REQUIRED WORK ->
Exact copy, no pictures: output all the records that follow.

INFORMATION PROVIDED ->
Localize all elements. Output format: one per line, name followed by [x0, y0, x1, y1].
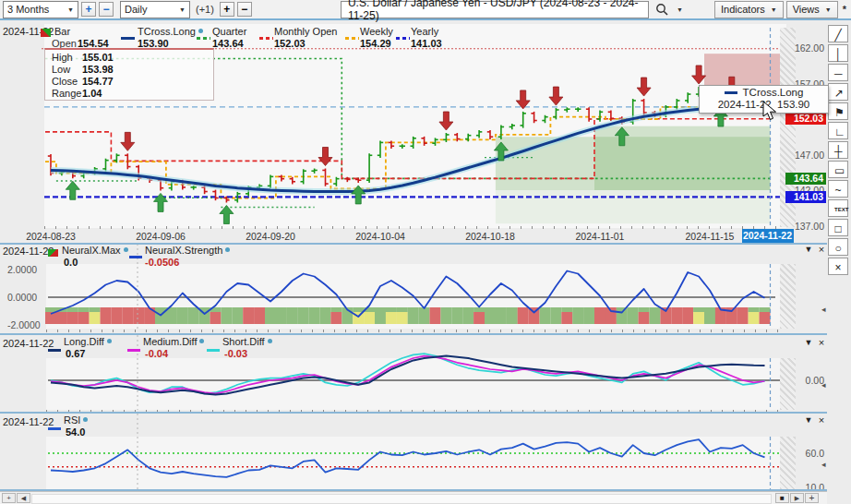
- chevron-down-icon: ▼: [771, 6, 777, 13]
- panel3-close-button[interactable]: ×: [816, 337, 827, 348]
- quarter-series-label[interactable]: Quarter: [212, 26, 246, 37]
- range-increase-button[interactable]: +: [81, 2, 96, 17]
- interval-value: Daily: [125, 4, 147, 15]
- scrollbar-track[interactable]: [31, 494, 772, 504]
- symbol-title-field[interactable]: U.S. Dollar / Japanese Yen - USD/JPY (20…: [341, 1, 649, 18]
- bar-series-label[interactable]: Bar: [54, 26, 70, 37]
- weekly-series-icon: [345, 30, 359, 42]
- quarter-value: 143.64: [212, 38, 244, 49]
- yearly-value: 141.03: [411, 38, 442, 49]
- panel4-y-tick: 60.0: [786, 448, 824, 459]
- horizontal-line-icon[interactable]: ─: [828, 64, 848, 81]
- panel3-collapse-button[interactable]: ▼: [803, 338, 814, 347]
- range-value: 3 Months: [7, 4, 49, 15]
- trendline-icon[interactable]: ╱: [828, 25, 848, 42]
- tcross-series-icon: [121, 30, 135, 42]
- offset-label: (+1): [196, 4, 214, 15]
- search-icon[interactable]: [655, 3, 668, 16]
- delete-icon[interactable]: ×: [828, 258, 848, 275]
- neuralx-strength-icon: [129, 249, 142, 260]
- panel2-close-button[interactable]: ×: [816, 244, 827, 255]
- scroll-add-button[interactable]: +: [2, 493, 16, 503]
- tooltip-series-name: TCross.Long: [743, 87, 804, 98]
- panel-collapse-arrow[interactable]: ◂: [821, 380, 826, 390]
- angle-icon[interactable]: ∟: [828, 122, 848, 139]
- panel-separator[interactable]: [0, 412, 827, 414]
- price-label: 143.64: [785, 173, 826, 185]
- range-decrease-button[interactable]: −: [99, 2, 114, 17]
- rsi-value: 54.0: [66, 426, 85, 438]
- info-dot-icon: [124, 247, 128, 252]
- bar-back-button[interactable]: −: [237, 2, 252, 17]
- info-dot-icon: [199, 339, 204, 343]
- main-y-tick: 147.00: [786, 150, 824, 161]
- search-dropdown-icon[interactable]: ▼: [677, 6, 683, 13]
- active-date-label: 2024-11-22: [742, 229, 794, 243]
- scroll-left-button[interactable]: ◀: [17, 493, 30, 503]
- crosshair-icon[interactable]: ┼: [828, 141, 848, 159]
- main-x-tick: 2024-10-04: [355, 231, 405, 242]
- chevron-down-icon: ▼: [825, 6, 832, 13]
- panel-collapse-arrow[interactable]: ◂: [821, 460, 826, 469]
- short-diff-label[interactable]: Short.Diff: [222, 336, 272, 347]
- info-dot-icon: [225, 247, 230, 252]
- monthly-series-label[interactable]: Monthly Open: [274, 26, 337, 37]
- yearly-series-label[interactable]: Yearly: [411, 26, 438, 37]
- panel-separator[interactable]: [0, 333, 827, 335]
- monthly-series-icon: [259, 30, 273, 42]
- medium-diff-label[interactable]: Medium.Diff: [143, 336, 204, 347]
- panel2-y-tick: 0.0000: [7, 292, 44, 303]
- neuralx-strength-label[interactable]: NeuralX.Strength: [145, 245, 230, 256]
- long-diff-label[interactable]: Long.Diff: [64, 336, 112, 347]
- yearly-series-icon: [396, 30, 410, 42]
- symbol-title: U.S. Dollar / Japanese Yen - USD/JPY (20…: [348, 0, 641, 22]
- ray-icon[interactable]: ↗: [828, 83, 848, 101]
- panel2-collapse-button[interactable]: ▼: [803, 245, 814, 254]
- indicators-button[interactable]: Indicators▼: [714, 1, 784, 18]
- range-value: 1.04: [82, 88, 102, 99]
- bar-forward-button[interactable]: +: [220, 2, 234, 17]
- neuralx-max-icon: [48, 247, 58, 258]
- stop-button[interactable]: ■: [775, 493, 789, 503]
- toolbar: 3 Months▼ + − Daily▼ (+1) + − U.S. Dolla…: [0, 0, 851, 20]
- rectangle-icon[interactable]: □: [828, 219, 848, 236]
- wave-icon[interactable]: ~: [828, 180, 848, 198]
- tcross-series-label[interactable]: TCross.Long: [138, 26, 203, 37]
- tooltip-series-icon: [725, 91, 737, 94]
- neuralx-max-label[interactable]: NeuralX.Max: [62, 245, 128, 256]
- panel3-y-tick: 0.00: [786, 375, 824, 386]
- rsi-icon: [48, 421, 61, 432]
- close-row: Close: [52, 76, 78, 87]
- weekly-series-label[interactable]: Weekly: [360, 26, 393, 37]
- interval-select[interactable]: Daily▼: [120, 1, 190, 18]
- text-tool-icon[interactable]: TEXT: [828, 199, 848, 217]
- panel2-y-tick: 2.0000: [7, 264, 44, 275]
- panel3-date: 2024-11-22: [3, 338, 54, 349]
- flag-icon[interactable]: ⚑: [828, 102, 848, 120]
- panel-collapse-arrow[interactable]: ◂: [821, 305, 826, 314]
- ellipse-icon[interactable]: ○: [828, 238, 848, 256]
- mouse-cursor: [762, 102, 781, 122]
- long-diff-icon: [48, 342, 61, 354]
- add-button[interactable]: +: [805, 493, 819, 503]
- callout-icon[interactable]: ▭: [828, 161, 848, 178]
- views-button[interactable]: Views▼: [786, 1, 838, 18]
- panel4-collapse-button[interactable]: ▼: [803, 415, 814, 425]
- panel2-ticks: [46, 330, 786, 332]
- weekly-value: 154.29: [360, 38, 391, 49]
- panel4-close-button[interactable]: ×: [816, 414, 827, 426]
- monthly-value: 152.03: [274, 38, 306, 49]
- range-select[interactable]: 3 Months▼: [3, 1, 78, 18]
- margin-hatch: [780, 264, 796, 329]
- main-x-tick: 2024-11-01: [576, 231, 625, 242]
- long-diff-value: 0.67: [66, 348, 85, 359]
- vertical-line-icon[interactable]: │: [828, 44, 848, 62]
- rsi-label[interactable]: RSI: [64, 414, 88, 426]
- indicators-label: Indicators: [721, 4, 765, 15]
- chevron-down-icon: ▼: [67, 6, 74, 13]
- play-button[interactable]: ▶: [790, 493, 804, 503]
- short-diff-icon: [207, 342, 220, 354]
- bar-series-icon: [41, 28, 51, 39]
- medium-diff-icon: [127, 342, 140, 354]
- ohlc-info-box: High155.01 Low153.98 Close154.77 Range1.…: [44, 48, 214, 101]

RESPONSE TO THE EXERCISE ->
Localize all elements. Output format: one per line, name followed by [x0, y0, x1, y1].
- chevron-down-icon: ▼: [771, 6, 777, 13]
- panel3-close-button[interactable]: ×: [816, 337, 827, 348]
- quarter-series-label[interactable]: Quarter: [212, 26, 246, 37]
- range-increase-button[interactable]: +: [81, 2, 96, 17]
- interval-value: Daily: [125, 4, 147, 15]
- scrollbar-track[interactable]: [31, 494, 772, 504]
- symbol-title-field[interactable]: U.S. Dollar / Japanese Yen - USD/JPY (20…: [341, 1, 649, 18]
- bar-series-label[interactable]: Bar: [54, 26, 70, 37]
- weekly-series-icon: [345, 30, 359, 42]
- quarter-value: 143.64: [212, 38, 244, 49]
- yearly-value: 141.03: [411, 38, 442, 49]
- panel4-y-tick: 60.0: [786, 448, 824, 459]
- horizontal-line-icon[interactable]: ─: [828, 64, 848, 81]
- panel3-collapse-button[interactable]: ▼: [803, 338, 814, 347]
- range-value: 3 Months: [7, 4, 49, 15]
- trendline-icon[interactable]: ╱: [828, 25, 848, 42]
- tcross-series-icon: [121, 30, 135, 42]
- offset-label: (+1): [196, 4, 214, 15]
- search-icon[interactable]: [655, 3, 668, 16]
- delete-icon[interactable]: ×: [828, 258, 848, 275]
- neuralx-strength-icon: [129, 249, 142, 260]
- panel2-close-button[interactable]: ×: [816, 244, 827, 255]
- scroll-add-button[interactable]: +: [2, 493, 16, 503]
- tooltip-series-name: TCross.Long: [743, 87, 804, 98]
- panel-collapse-arrow[interactable]: ◂: [821, 380, 826, 390]
- angle-icon[interactable]: ∟: [828, 122, 848, 139]
- panel-separator[interactable]: [0, 412, 827, 414]
- price-label: 143.64: [785, 173, 826, 185]
- range-decrease-button[interactable]: −: [99, 2, 114, 17]
- rsi-value: 54.0: [66, 426, 85, 438]
- info-dot-icon: [124, 247, 128, 252]
- bar-back-button[interactable]: −: [237, 2, 252, 17]
- info-dot-icon: [199, 339, 204, 343]
- main-y-tick: 147.00: [786, 150, 824, 161]
- search-dropdown-icon[interactable]: ▼: [677, 6, 683, 13]
- active-date-label: 2024-11-22: [742, 229, 794, 243]
- scroll-left-button[interactable]: ◀: [17, 493, 30, 503]
- crosshair-icon[interactable]: ┼: [828, 141, 848, 159]
- main-x-tick: 2024-10-04: [355, 231, 405, 242]
- chevron-down-icon: ▼: [825, 6, 832, 13]
- panel-collapse-arrow[interactable]: ◂: [821, 460, 826, 469]
- short-diff-label[interactable]: Short.Diff: [222, 336, 272, 347]
- info-dot-icon: [225, 247, 230, 252]
- monthly-series-label[interactable]: Monthly Open: [274, 26, 337, 37]
- yearly-series-label[interactable]: Yearly: [411, 26, 438, 37]
- panel-separator[interactable]: [0, 333, 827, 335]
- monthly-series-icon: [259, 30, 273, 42]
- medium-diff-label[interactable]: Medium.Diff: [143, 336, 204, 347]
- panel2-y-tick: 0.0000: [7, 292, 44, 303]
- neuralx-strength-label[interactable]: NeuralX.Strength: [145, 245, 230, 256]
- long-diff-label[interactable]: Long.Diff: [64, 336, 112, 347]
- yearly-series-icon: [396, 30, 410, 42]
- symbol-title: U.S. Dollar / Japanese Yen - USD/JPY (20…: [348, 0, 641, 22]
- ray-icon[interactable]: ↗: [828, 83, 848, 101]
- panel2-collapse-button[interactable]: ▼: [803, 245, 814, 254]
- indicators-button[interactable]: Indicators▼: [714, 1, 784, 18]
- range-value: 1.04: [82, 88, 102, 99]
- bar-forward-button[interactable]: +: [220, 2, 234, 17]
- neuralx-max-icon: [48, 247, 58, 258]
- stop-button[interactable]: ■: [775, 493, 789, 503]
- toolbar: 3 Months▼ + − Daily▼ (+1) + − U.S. Dolla…: [0, 0, 851, 20]
- rectangle-icon[interactable]: □: [828, 219, 848, 236]
- wave-icon[interactable]: ~: [828, 180, 848, 198]
- tcross-series-label[interactable]: TCross.Long: [138, 26, 203, 37]
- tooltip-series-icon: [725, 91, 737, 94]
- neuralx-max-label[interactable]: NeuralX.Max: [62, 245, 128, 256]
- panel3-y-tick: 0.00: [786, 375, 824, 386]
- rsi-icon: [48, 421, 61, 432]
- close-row: Close: [52, 76, 78, 87]
- weekly-series-label[interactable]: Weekly: [360, 26, 393, 37]
- interval-select[interactable]: Daily▼: [120, 1, 190, 18]
- text-tool-icon[interactable]: TEXT: [828, 199, 848, 217]
- panel2-y-tick: 2.0000: [7, 264, 44, 275]
- panel3-date: 2024-11-22: [3, 338, 54, 349]
- flag-icon[interactable]: ⚑: [828, 102, 848, 120]
- panel-collapse-arrow[interactable]: ◂: [821, 305, 826, 314]
- ellipse-icon[interactable]: ○: [828, 238, 848, 256]
- mouse-cursor: [762, 102, 781, 122]
- long-diff-icon: [48, 342, 61, 354]
- add-button[interactable]: +: [805, 493, 819, 503]
- callout-icon[interactable]: ▭: [828, 161, 848, 178]
- views-button[interactable]: Views▼: [786, 1, 838, 18]
- panel4-collapse-button[interactable]: ▼: [803, 415, 814, 425]
- panel2-ticks: [46, 330, 786, 332]
- weekly-value: 154.29: [360, 38, 391, 49]
- panel4-close-button[interactable]: ×: [816, 414, 827, 426]
- monthly-value: 152.03: [274, 38, 306, 49]
- range-select[interactable]: 3 Months▼: [3, 1, 78, 18]
- margin-hatch: [780, 264, 796, 329]
- main-x-tick: 2024-11-01: [576, 231, 625, 242]
- long-diff-value: 0.67: [66, 348, 85, 359]
- vertical-line-icon[interactable]: │: [828, 44, 848, 62]
- rsi-label[interactable]: RSI: [64, 414, 88, 426]
- indicators-label: Indicators: [721, 4, 765, 15]
- chevron-down-icon: ▼: [67, 6, 74, 13]
- play-button[interactable]: ▶: [790, 493, 804, 503]
- short-diff-icon: [207, 342, 220, 354]
- bar-series-icon: [41, 28, 51, 39]
- medium-diff-icon: [127, 342, 140, 354]
- ohlc-info-box: High155.01 Low153.98 Close154.77 Range1.…: [44, 48, 214, 101]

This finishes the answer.